Thirty-five years in the life of any human institution should not normally be considered too distant to predict its course of progress. After all, it is only a little over a generation away. What is more, those who will shape and influence what Africa will be by the middle of the 21st century are almost all already born.
Let me start with an extremely optimistic, some might say utopian, scenario for Africa — one that also involves a fairly pessimistic scenario for Europe, Asia and the Americas. It is all most unlikely and unrealistic — but come along with me on this trail.
The most stultifying problem for Africa right now is leadership. It affects the lives of the majority of Africans from the cradle to the grave.
In my utopia, Africa’s leadership issues — in terms of performance, governance, administration and management — will take just five years to solve. This achieved, all traces of injustice, discrimination and disparity in political, economic and social spheres will vanish, leaving the continent free of violent conflicts. Guns will be silenced and peace will descend like refreshing morning dew. The African military force will be drastically reduced while the capacity of the police will be increased and enhanced.
Integration will proceed at breakneck speed and by 2025 Africa will have a union government, a common currency called Afri and unmanned borders. Energy will be a priority, with 100 percent coverage for industrial, domestic and agricultural needs by the mid-21st century.
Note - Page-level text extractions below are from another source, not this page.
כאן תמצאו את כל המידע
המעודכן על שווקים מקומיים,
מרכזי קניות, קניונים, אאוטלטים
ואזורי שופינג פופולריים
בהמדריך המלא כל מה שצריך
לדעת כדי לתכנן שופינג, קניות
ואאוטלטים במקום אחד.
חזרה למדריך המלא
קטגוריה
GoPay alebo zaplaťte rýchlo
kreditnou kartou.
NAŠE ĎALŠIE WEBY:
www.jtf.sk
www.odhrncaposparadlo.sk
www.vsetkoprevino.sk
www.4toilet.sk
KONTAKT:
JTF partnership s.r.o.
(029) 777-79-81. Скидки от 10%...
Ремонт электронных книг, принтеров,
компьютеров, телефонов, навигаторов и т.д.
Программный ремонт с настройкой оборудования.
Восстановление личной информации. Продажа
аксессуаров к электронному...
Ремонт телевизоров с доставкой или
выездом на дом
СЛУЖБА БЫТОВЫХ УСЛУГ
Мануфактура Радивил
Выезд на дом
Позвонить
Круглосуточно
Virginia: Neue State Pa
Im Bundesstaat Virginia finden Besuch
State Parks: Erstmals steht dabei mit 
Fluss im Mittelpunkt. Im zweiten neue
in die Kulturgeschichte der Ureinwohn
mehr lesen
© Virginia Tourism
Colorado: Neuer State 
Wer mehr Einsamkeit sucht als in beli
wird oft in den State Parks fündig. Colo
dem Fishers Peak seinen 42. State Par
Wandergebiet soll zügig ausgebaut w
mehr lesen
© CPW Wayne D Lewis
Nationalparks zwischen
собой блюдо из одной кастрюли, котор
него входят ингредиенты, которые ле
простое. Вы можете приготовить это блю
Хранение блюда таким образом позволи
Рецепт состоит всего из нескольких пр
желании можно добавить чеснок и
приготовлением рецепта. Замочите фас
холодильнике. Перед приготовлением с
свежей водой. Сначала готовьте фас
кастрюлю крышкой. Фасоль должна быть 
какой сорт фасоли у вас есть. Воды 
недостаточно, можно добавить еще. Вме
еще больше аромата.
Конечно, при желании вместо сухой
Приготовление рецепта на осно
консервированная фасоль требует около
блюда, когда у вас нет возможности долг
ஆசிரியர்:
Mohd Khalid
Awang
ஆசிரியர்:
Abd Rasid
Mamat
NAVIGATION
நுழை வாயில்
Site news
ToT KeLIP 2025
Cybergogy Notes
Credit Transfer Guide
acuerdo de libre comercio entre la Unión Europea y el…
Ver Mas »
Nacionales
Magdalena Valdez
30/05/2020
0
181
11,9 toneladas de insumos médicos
Transportation infrastructure will be transformed, enabling Africa to shrink into one connected nation rather than 54 virtually unconnected ones.
In this vision, education will be free and compulsory for African children for 12 years and no university student will be denied opportunity for lack of means. Free healthcare for all African children under five and all pregnant women will be available by 2020. By 2030, 50 percent of all commodities produced in Africa — mineral or agricultural — will be processed here as well and, by 2050, intra-African trade will be at 75 percent. Africa will spend 10 percent of its GDP on science, technology and innovation by 2040 and our institutes for democracy, good governance and sustainable development will be so popular that they will have campuses all over the world.M
eanwhile, economic progress in Europe, China and North America will have stagnated, making Africa a haven for investment, employment generation and wealth creation by 2040. There will be quotas for Europeans, Asians and Americans seeking employment here. All arable land in Africa will be cultivated, save what is reserved for environmental protection. By 2050, Africa will be the storehouse for 25 percent of the world food reserve, ready to help in global emergencies.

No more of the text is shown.